What to produce. Repeat the data exactly, please; no pictures belong in the copy.

Stored entries:

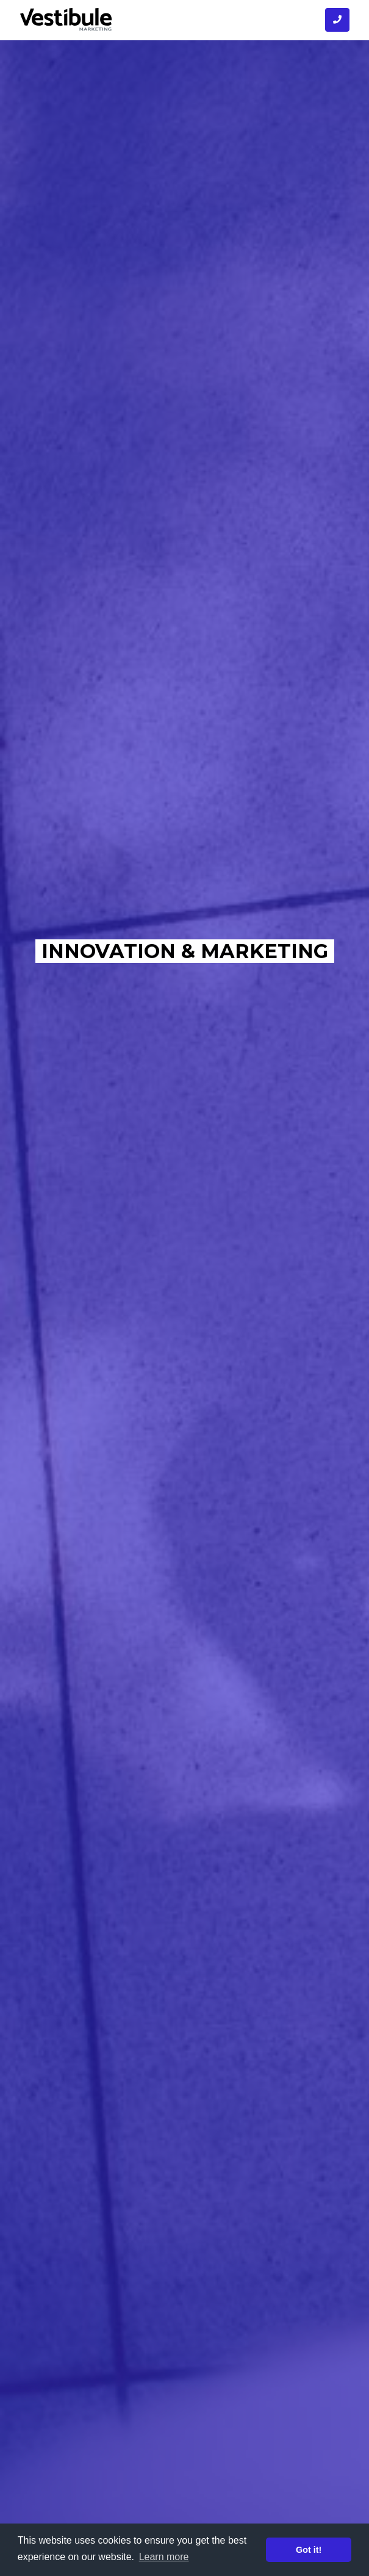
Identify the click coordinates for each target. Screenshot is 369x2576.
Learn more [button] (164, 2557)
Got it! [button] (308, 2550)
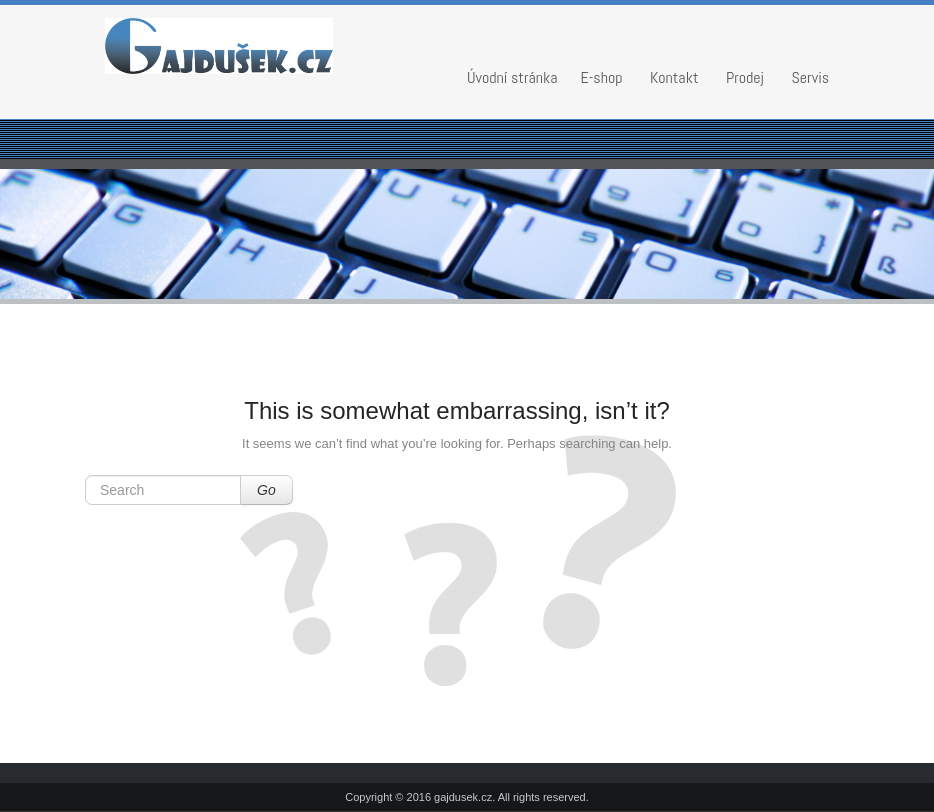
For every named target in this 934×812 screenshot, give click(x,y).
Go (266, 490)
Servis (811, 77)
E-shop (602, 77)
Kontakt (674, 77)
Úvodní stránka (512, 77)
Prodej (745, 77)
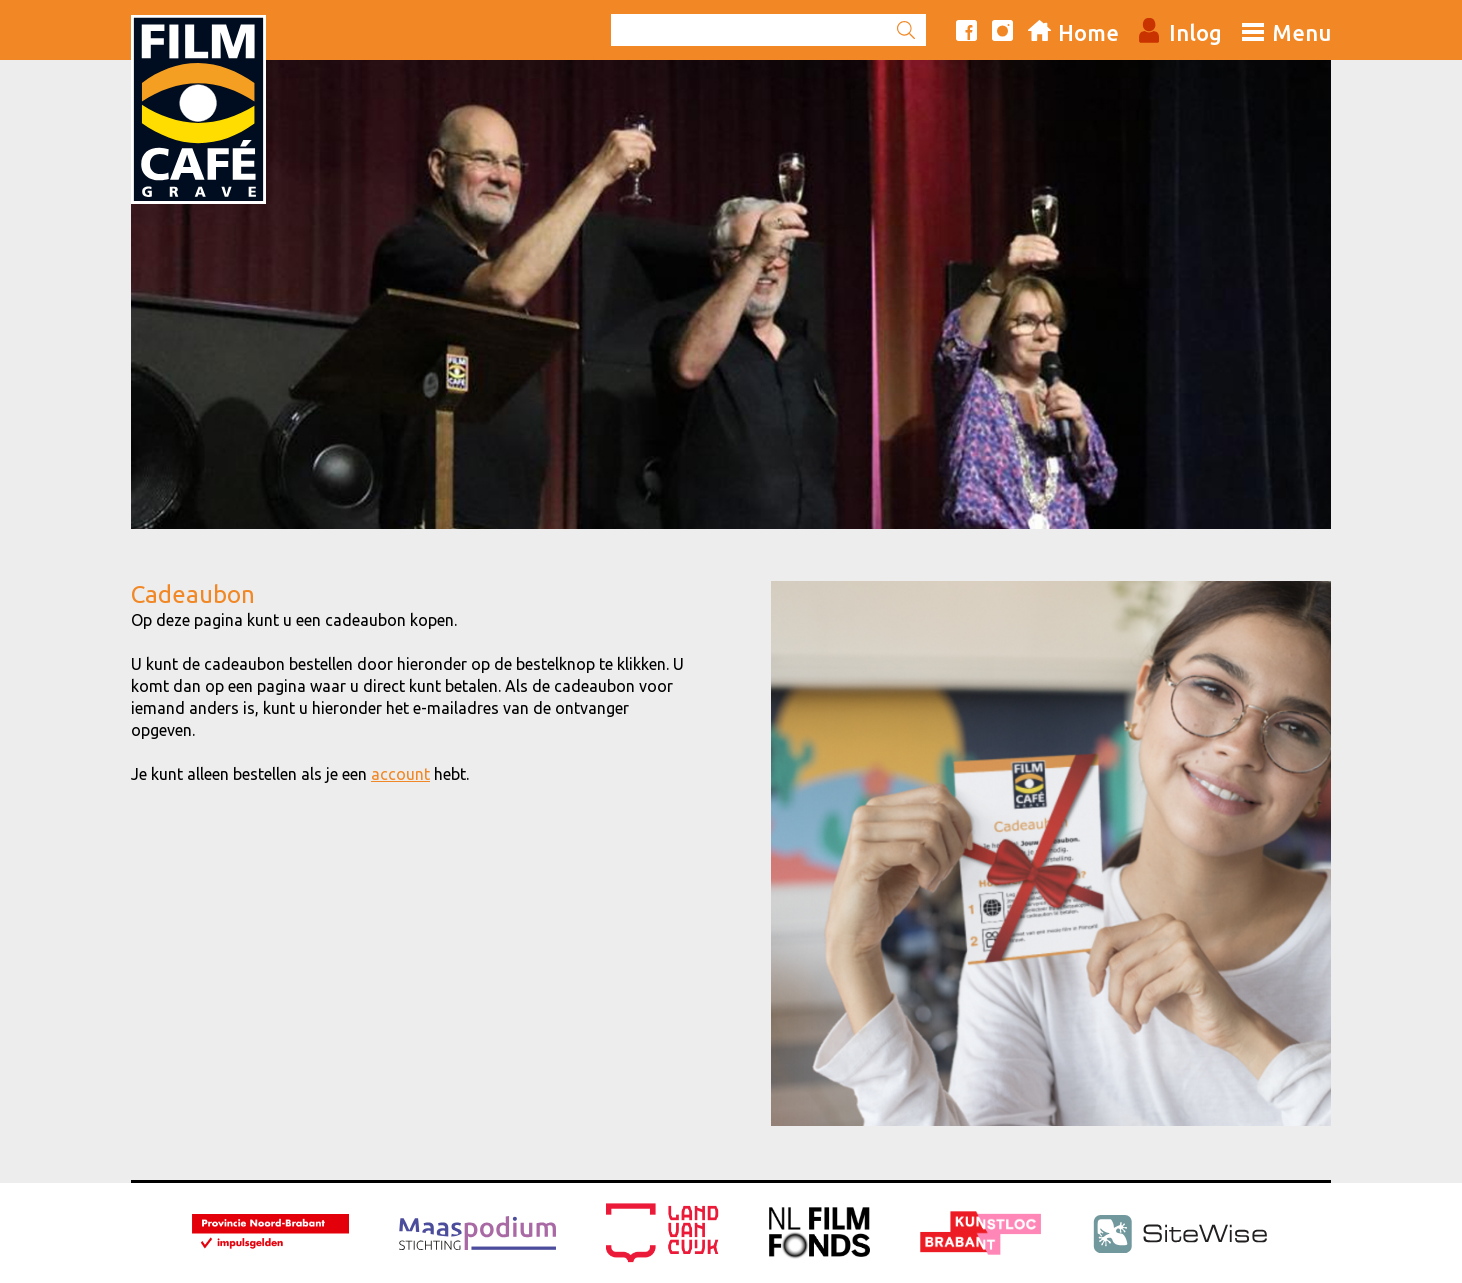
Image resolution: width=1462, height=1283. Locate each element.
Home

Exercise result.
Identify the click coordinates for each target. Screenshot is 369x2576.
Learn more [button] (164, 2557)
Got it! [button] (308, 2550)
For every named target in this 934×812 screenshot, give click(x,y).
Go (266, 490)
Servis (811, 77)
E-shop (602, 77)
Kontakt (674, 77)
Úvodní stránka (512, 77)
Prodej (745, 77)
Image resolution: width=1462, height=1283. Locate each element.
Home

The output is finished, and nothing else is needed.